Qu'est-ce que la douceur ?
Les artistes et chercheurs rassemblés pour ce numéro détournent l'idée qu’elle serait un certain type de mouvement (arrondi, fluide, modéré…) ou de travail : la douceur est peut-être, avant tout, ce qui nous échappe. Quelque chose comme un processus, ou même une stratégie, susceptible de contourner les hiérarchies, de fonder un écart, pour reprendre un terme de Régine Chopinot, voire une résistance, comme le souligne Sophie Lessard.

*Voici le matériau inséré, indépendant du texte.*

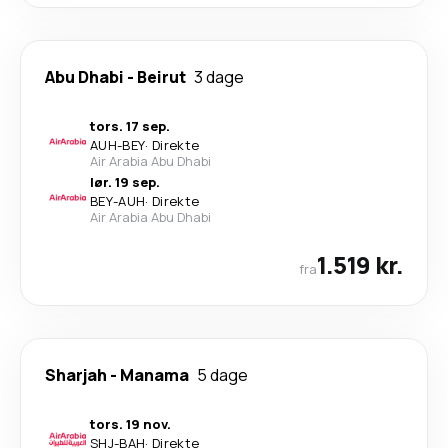
Abu Dhabi
-
Beirut
3 dage
tors. 17 sep.
AUH
-
BEY
·
Direkte
Air Arabia Abu Dhabi
lør. 19 sep.
BEY
-
AUH
·
Direkte
Air Arabia Abu Dhabi
1.519 kr.
fra
Sharjah
-
Manama
5 dage
tors. 19 nov.
SHJ
-
BAH
·
Direkte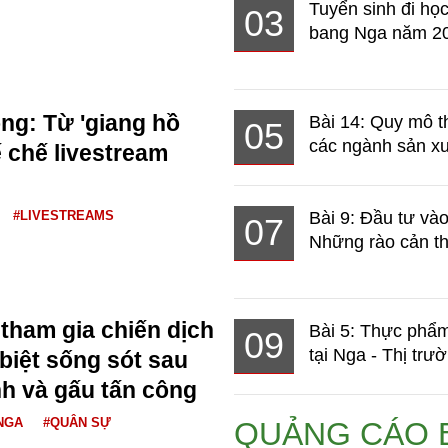
Tuyển sinh đi học
03
bang Nga năm 2
g: Từ 'giang hồ
Bài 14: Quy mô t
05
các ngành sản xuấ
 chế livestream
#LIVESTREAMS
Bài 9: Đầu tư và
07
Những rào cản th
 tham gia chiến dịch
Bài 5: Thực phẩm
09
tại Nga - Thị trườ
biệt sống sót sau
nh và gấu tấn công
NGA
#QUÂN SỰ
QUẢNG CÁO 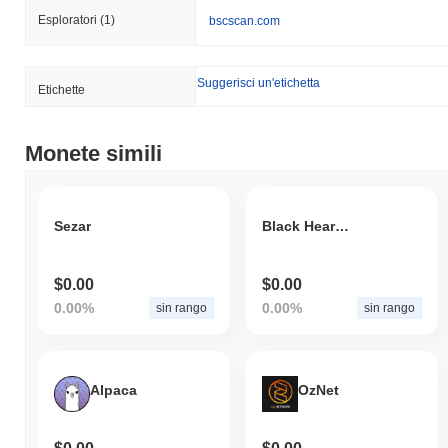
Esploratori
(1)
bscscan.com
Suggerisci un'etichetta
Etichette
Monete simili
Sezar
Black Hearted Cyber Baby Angel Token
$0.00
$0.00
0.00%
0.00%
sin rango
sin rango
Alpaca
OzNet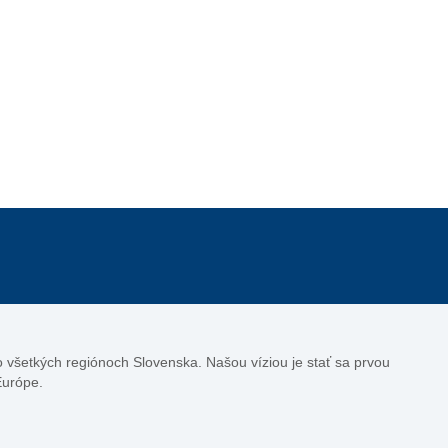
vo všetkých regiónoch Slovenska. Našou víziou je stať sa prvou
Európe.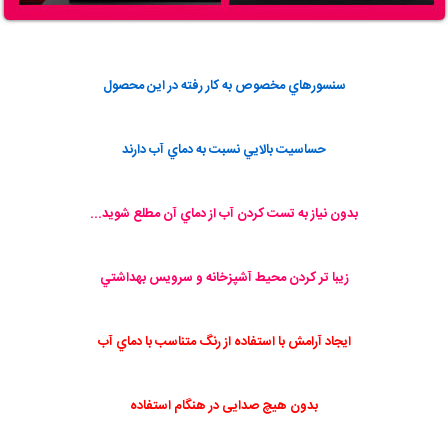
سنسورهاي مخصوص به كار رفته در اين محصول
حساسيت بالايي نسبت به دماي آب دارند
بدون نياز به تست كردن آب از دماي آن مطلع شويد...
زيبا تر كردن محيط آشپزخانه و سرويس بهداشتي
ايجاد آرامش با استفاده از رنگ متناسب با دماي آب
بدون هیچ صدایی در هنگام استفاده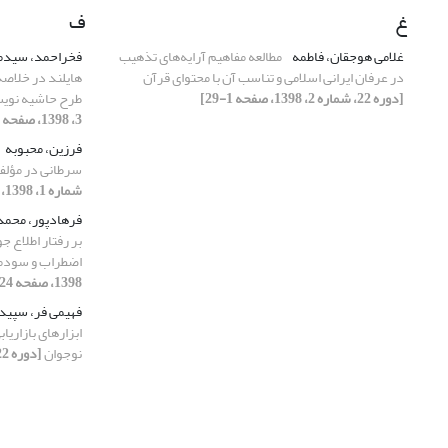
غ
ف
غلامی هوجقان، فاطمه
مطالعه مفاهیم آرایه‌های تذهیب
فخراحمد، سید
در عرفان ایرانی اسلامی و تناسب آن با محتوای قرآن
هایلند در خلاصه
[دوره 22، شماره 2، 1398، صفحه 1-29]
طرح حاشیه نویس
3، 1398، صفحه 91-111]
فرزین، محبوبه
سرطانی در مؤلف
شماره 1، 1398، صفحه 54-71]
فرهادپور، محم
بر رفتار اطلاع 
اضطراب و سودم
1398، صفحه 24-51]
فهیمی فر، سپید
ابزارهای بازاریا
نوجوان
[دوره 22، شماره 1، 1398، صفحه 91-121]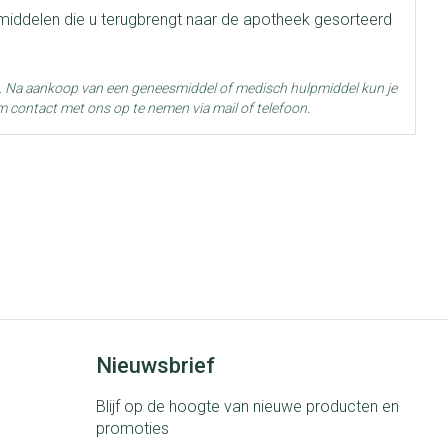
smiddelen die u terugbrengt naar de apotheek gesorteerd
g. Na aankoop van een geneesmiddel of medisch hulpmiddel kun je
m contact met ons op te nemen via mail of telefoon.
 25°C)
Nieuwsbrief
Blijf op de hoogte van nieuwe producten en
promoties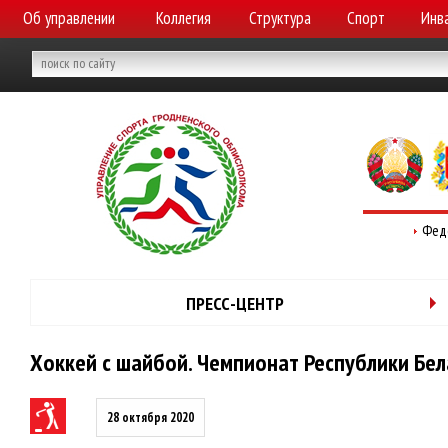
Об управлении
Коллегия
Структура
Спорт
Инв
Фед
ПРЕСС-ЦЕНТР
Хоккей с шайбой. Чемпионат Республики Бела
28 октября 2020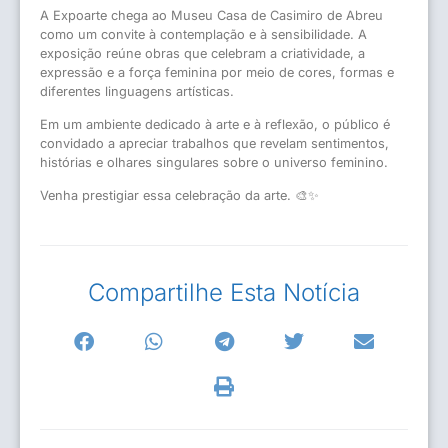
A Expoarte chega ao Museu Casa de Casimiro de Abreu
como um convite à contemplação e à sensibilidade. A
exposição reúne obras que celebram a criatividade, a
expressão e a força feminina por meio de cores, formas e
diferentes linguagens artísticas.
Em um ambiente dedicado à arte e à reflexão, o público é
convidado a apreciar trabalhos que revelam sentimentos,
histórias e olhares singulares sobre o universo feminino.
Venha prestigiar essa celebração da arte. 🎨✨
Compartilhe Esta Notícia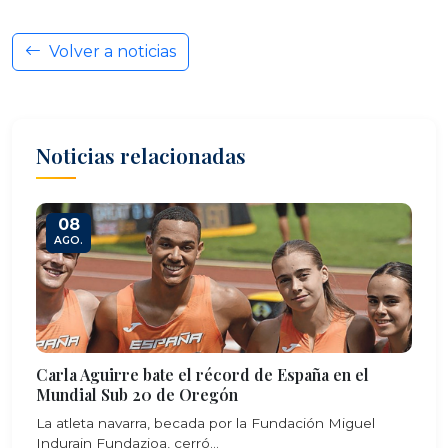
Volver a noticias
Noticias relacionadas
08
AGO.
Carla Aguirre bate el récord de España en el
Mundial Sub 20 de Oregón
La atleta navarra, becada por la Fundación Miguel
Indurain Fundazioa, cerró...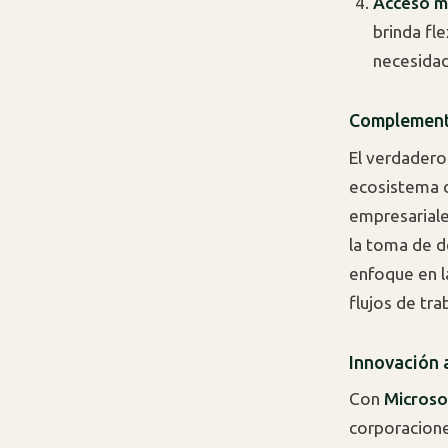
Acceso m
brinda fl
necesidad
Complementa
El verdadero
ecosistema d
empresariale
la toma de d
enfoque en l
flujos de tra
Innovación 
Con
Microso
corporacion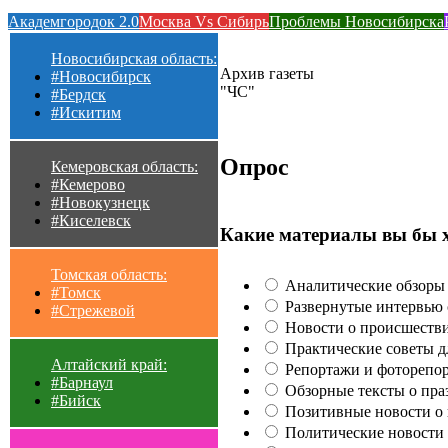
Академгородок 2.0
Москва Vs Сибирь
Проблемы Новосибирска
Новосибирская область:
Архив газеты
#Новосибирск
"ЧС"
#Бердск
#Искитим
Опрос
Кемеровская область:
#Кемерово
#Новокузнецк
#Киселевск
Какие материалы вы бы 
Томская область:
Аналитические обзоры 
#Томск
Развернутые интервью с
#Стрежевой
Новости о происшестви
Практические советы для
Алтайский край:
Репортажи и фоторепор
#Барнаул
Обзорные тексты о праз
#Бийск
Позитивные новости о п
Политические новости 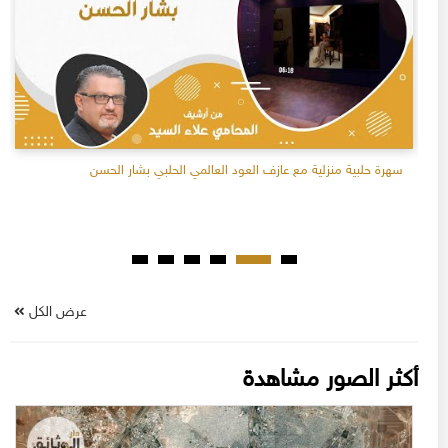
سهرة حلبية منزلية مع عازف العود العالمي الحلبي بشار الحسن
عرض الكل
أكثر الصور مشاهدة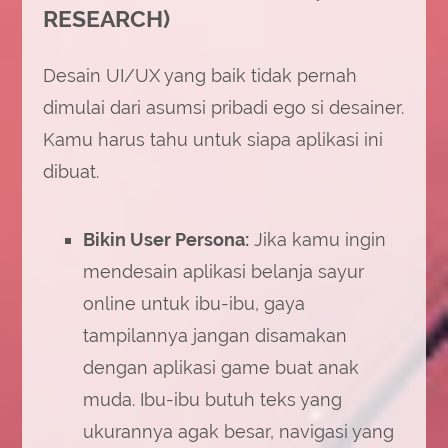
RESEARCH)
Desain UI/UX yang baik tidak pernah
dimulai dari asumsi pribadi ego si desainer.
Kamu harus tahu untuk siapa aplikasi ini
dibuat.
Bikin User Persona:
Jika kamu ingin
mendesain aplikasi belanja sayur
online untuk ibu-ibu, gaya
tampilannya jangan disamakan
dengan aplikasi game buat anak
muda. Ibu-ibu butuh teks yang
ukurannya agak besar, navigasi yang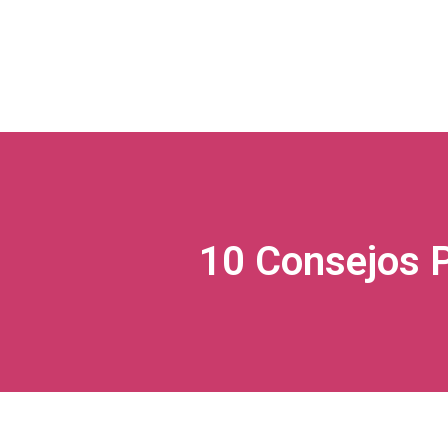
10 Consejos P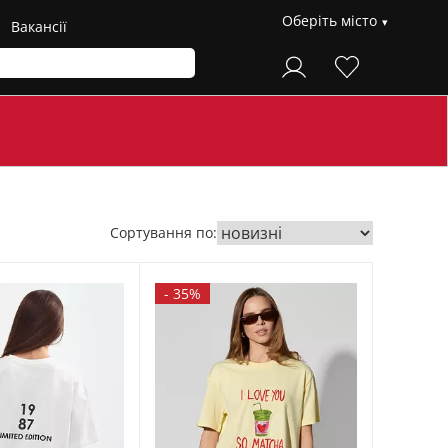
Оберіть місто
Вакансії
Сортування по:
-
35%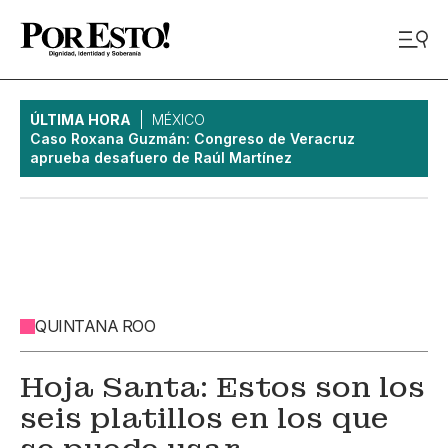
ÚLTIMA HORA
MÉXICO
Caso Roxana Guzmán: Congreso de Veracruz
aprueba desafuero de Raúl Martínez
QUINTANA ROO
Hoja Santa: Estos son los
seis platillos en los que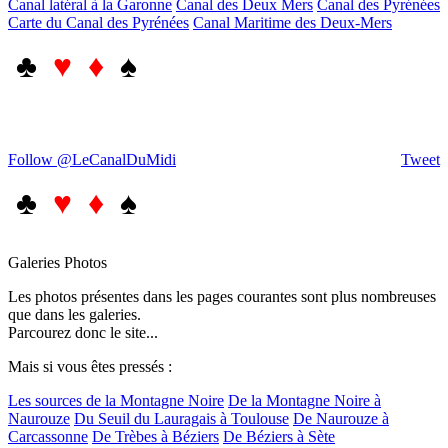
Canal latéral à la Garonne
Canal des Deux Mers
Canal des Pyrénées
Carte du Canal des Pyrénées
Canal Maritime des Deux-Mers
♣
♥ ♦
♠
Follow @LeCanalDuMidi
Tweet
♣
♥ ♦
♠
Galeries Photos
Les photos présentes dans les pages courantes sont plus nombreuses
que dans les galeries.
Parcourez donc le site...
Mais si vous êtes pressés :
Les sources de la Montagne Noire
De la Montagne Noire à
Naurouze
Du Seuil du Lauragais à Toulouse
De Naurouze à
Carcassonne
De Trèbes à Béziers
De Béziers à Sète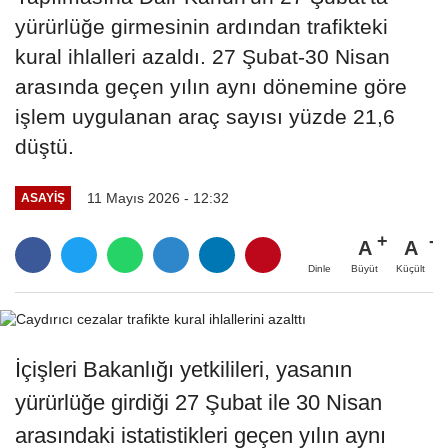
yürürlüğe girmesinin ardından trafikteki
kural ihlalleri azaldı. 27 Şubat-30 Nisan
arasında geçen yılın aynı dönemine göre
işlem uygulanan araç sayısı yüzde 21,6
düştü.
11 Mayıs 2026 - 12:32
ASAYIŞ
A
A
Büyüt
Küçült
Dinle
İçişleri Bakanlığı yetkilileri, yasanın
yürürlüğe girdiği 27 Şubat ile 30 Nisan
arasındaki istatistikleri geçen yılın aynı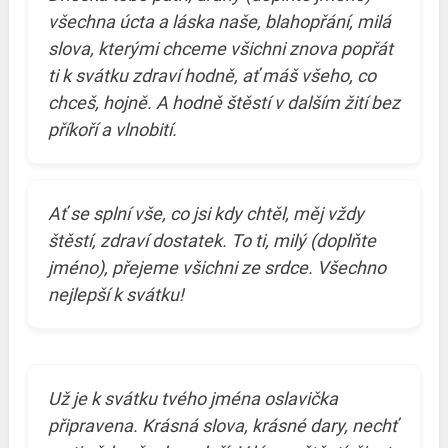
všechna úcta a láska naše, blahopřání, milá
slova, kterými chceme všichni znova popřát
ti k svátku zdraví hodně, ať máš všeho, co
chceš, hojně. A hodně štěstí v dalším žití bez
příkoří a vlnobití.
Ať se splní vše, co jsi kdy chtěl, měj vždy
štěstí, zdraví dostatek. To ti, milý (doplňte
jméno), přejeme všichni ze srdce. Všechno
nejlepší k svátku!
Už je k svátku tvého jména oslavička
připravena. Krásná slova, krásné dary, nechť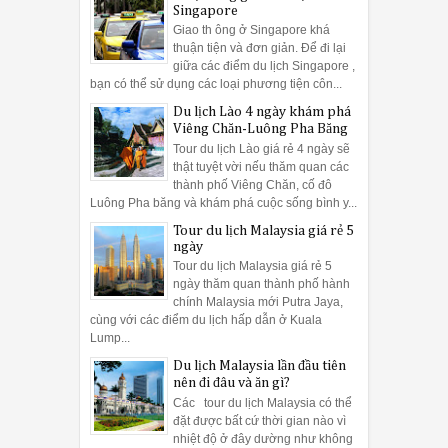
Singapore
Giao th ông ở Singapore khá
thuận tiện và đơn giản. Để đi lại
giữa các điểm du lịch Singapore ,
bạn có thể sử dụng các loại phương tiện côn...
Du lịch Lào 4 ngày khám phá
Viêng Chăn-Luông Pha Băng
Tour du lịch Lào giá rẻ 4 ngày sẽ
thật tuyệt vời nếu thăm quan các
thành phố Viêng Chăn, cố đô
Luông Pha băng và khám phá cuộc sống bình y...
Tour du lịch Malaysia giá rẻ 5
ngày
Tour du lịch Malaysia giá rẻ 5
ngày thăm quan thành phố hành
chính Malaysia mới Putra Jaya,
cùng với các điểm du lịch hấp dẫn ở Kuala
Lump...
Du lịch Malaysia lần đầu tiên
nên đi đâu và ăn gì?
Các tour du lịch Malaysia có thể
đặt được bất cứ thời gian nào vì
nhiệt độ ở đây dường như không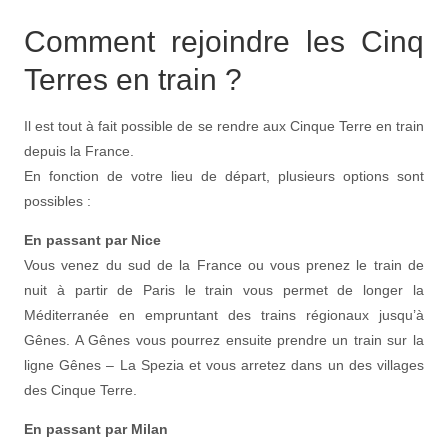
Comment rejoindre les Cinq
Terres en train ?
Il est tout à fait possible de se rendre aux Cinque Terre en train
depuis la France.
En fonction de votre lieu de départ, plusieurs options sont
possibles :
En passant par Nice
Vous venez du sud de la France ou vous prenez le train de
nuit à partir de Paris le train vous permet de longer la
Méditerranée en empruntant des trains régionaux jusqu’à
Gênes. A Gênes vous pourrez ensuite prendre un train sur la
ligne Gênes – La Spezia et vous arretez dans un des villages
des Cinque Terre.
En passant par Milan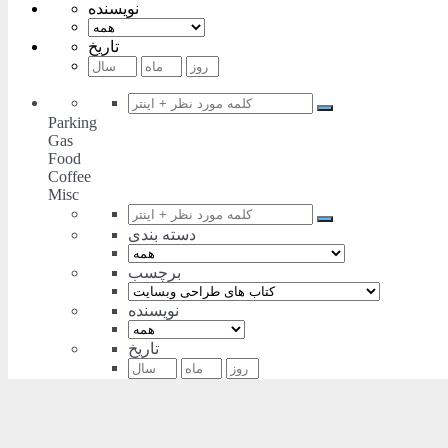
نویسنده
تاریخ
Parking
Gas
Food
Coffee
Misc
دسته بندی
برچسب
نویسنده
تاریخ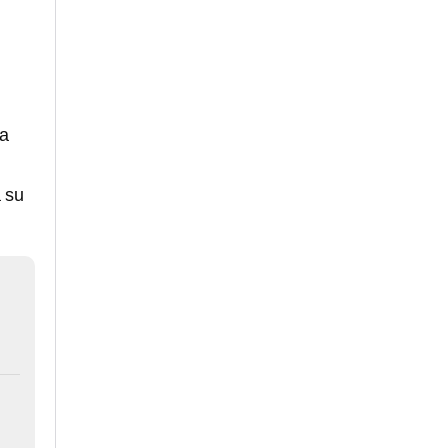
la
a su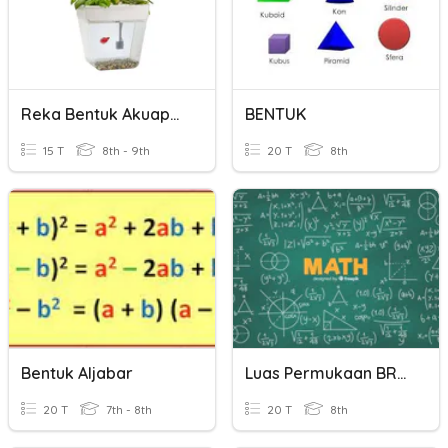
Reka Bentuk Akuaponik
BENTUK
15 T
8th - 9th
20 T
8th
Bentuk Aljabar
Luas Permukaan BRSD
20 T
7th - 8th
20 T
8th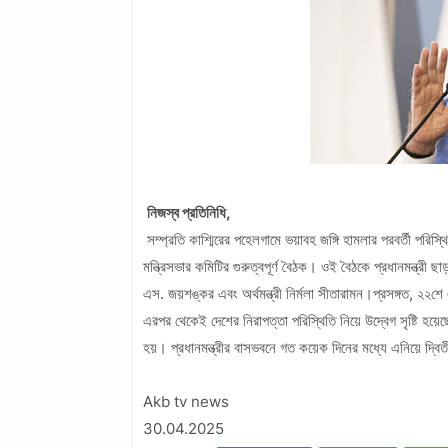
নিজস্ব প্রতিনিধি,
সম্প্রতি কাশ্মিরের পহেলগামে ভয়াবহ জঙ্গি হামলার পরবর্তী পরিস্থিত
মন্ত্রিসভার কমিটির গুরুত্বপূর্ণ বৈঠক। ওই বৈঠকে প্রধানমন্ত্রী ছাড়া
এস. জয়শঙ্কর এবং অর্থমন্ত্রী নির্মলা সীতারামন।প্রসঙ্গত, ২২শ
এরপর থেকেই দেশের নিরাপত্তা পরিস্থিতি নিয়ে উদ্বেগ সৃষ্টি হয়ে
হয়। প্রধানমন্ত্রীর বাসভবনে গত কয়েক দিনের মধ্যে এনিয়ে দ্বিত
Akb tv news
30.04.2025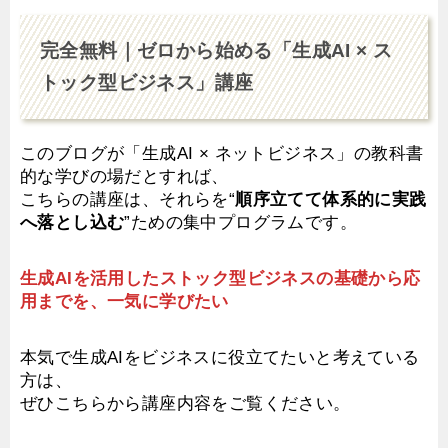
完全無料｜ゼロから始める「生成AI × ス
トック型ビジネス」講座
このブログが「生成AI × ネットビジネス」の教科書
的な学びの場だとすれば、
こちらの講座は、それらを“
順序立てて体系的に実践
へ落とし込む
”ための集中プログラムです。
生成AIを活用したストック型ビジネスの基礎から応
用までを、一気に学びたい
本気で生成AIをビジネスに役立てたいと考えている
方は、
ぜひこちらから講座内容をご覧ください。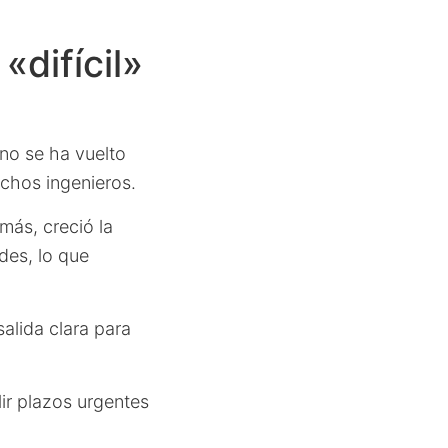
«difícil»
rno se ha vuelto
chos ingenieros.
más, creció la
ades, lo que
salida clara para
lir plazos urgentes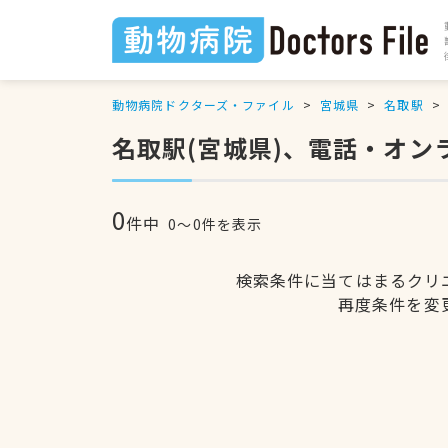
動物病院ドクターズ・ファイル
宮城県
名取駅
名取駅(宮城県)、電話・オ
0
件中
0〜0件を表示
検索条件に当てはまるクリ
再度条件を変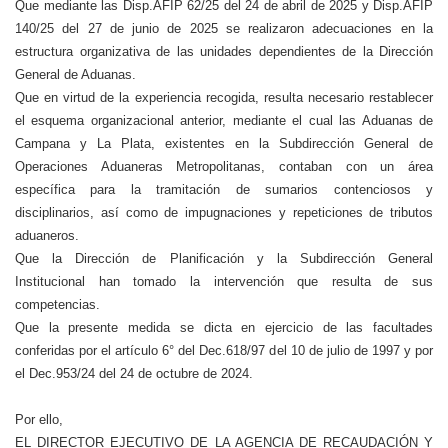
Que mediante las Disp.AFIP 62/25 del 24 de abril de 2025 y Disp.AFIP
140/25 del 27 de junio de 2025 se realizaron adecuaciones en la
estructura organizativa de las unidades dependientes de la Dirección
General de Aduanas.
Que en virtud de la experiencia recogida, resulta necesario restablecer
el esquema organizacional anterior, mediante el cual las Aduanas de
Campana y La Plata, existentes en la Subdirección General de
Operaciones Aduaneras Metropolitanas, contaban con un área
específica para la tramitación de sumarios contenciosos y
disciplinarios, así como de impugnaciones y repeticiones de tributos
aduaneros.
Que la Dirección de Planificación y la Subdirección General
Institucional han tomado la intervención que resulta de sus
competencias.
Que la presente medida se dicta en ejercicio de las facultades
conferidas por el artículo 6° del Dec.618/97 del 10 de julio de 1997 y por
el Dec.953/24 del 24 de octubre de 2024.
Por ello,
EL DIRECTOR EJECUTIVO DE LA AGENCIA DE RECAUDACIÓN Y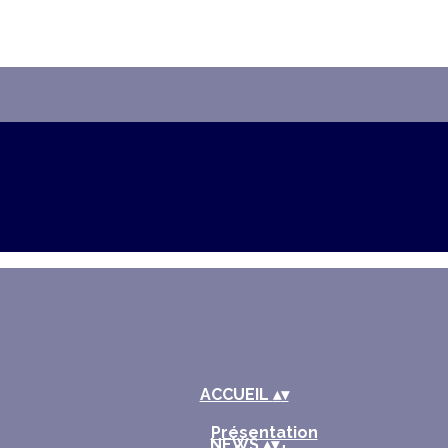
ACCUEIL
▴
▾
Présentation
NEWS
▴
▾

À partir de la douceur, les artistes nous parlent alors des opérations par lesquelles ils introduisent – dans les rapports de pouvoir, dans les habitudes sclérosantes, dans les préjugés – de subtils décalages. Les méthodes somatiques, dites "douces", invitent ainsi à déstabiliser les logiques de la formation et de l'entraînement du danseur. Des douceurs inattendues émergent aussi : l'organisation de l'espace d'une performance, l’élaboration de situations visant à « lâcher prise », ou encore la pratique des outils imaginés par Rudolf Laban viennent suspendre les codes, insinuer des nuances.

La douceur, dans ces témoignages, est donc le lieu d'une dérive – mais une dérive fondée sur une extrême précision. Un entre-deux délicat, qui voudrait inviter chaque lecteur à créer « du jeu » dans son rapport à la danse, au corps, dans ses habitudes de regard et de discours.